*YOUR TASK*:
Retype precisely the section of the data that starts at the line containing "ค้นหาในเว็บไซต์" and runs to its final line, ends included.

(RECORDS PROVIDED Opens)

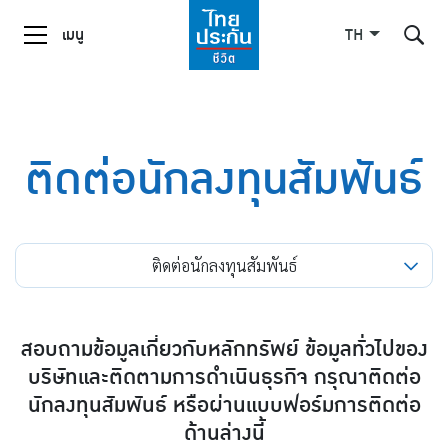
เมนู
TH
ค้นหาในเว็บไซต์
ติดต่อนักลงทุนสัมพันธ์
Enhanced by
ติดต่อนักลงทุนสัมพันธ์
สอบถามข้อมูลเกี่ยวกับหลักทรัพย์ ข้อมูลทั่วไปของ
บริษัทและติดตามการดำเนินธุรกิจ กรุณาติดต่อ
นักลงทุนสัมพันธ์ หรือผ่านแบบฟอร์มการติดต่อ
ด้านล่างนี้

(RECORDS PROVIDED Closes)

*WRITTEN REPLY*:
ค้นหาในเว็บไซต์
ติดต่อนักลงทุนสัมพันธ์
Enhanced by
ติดต่อนักลงทุนสัมพันธ์
สอบถามข้อมูลเกี่ยวกับหลักทรัพย์ ข้อมูลทั่วไปของ
บริษัทและติดตามการดำเนินธุรกิจ กรุณาติดต่อ
นักลงทุนสัมพันธ์ หรือผ่านแบบฟอร์มการติดต่อ
ด้านล่างนี้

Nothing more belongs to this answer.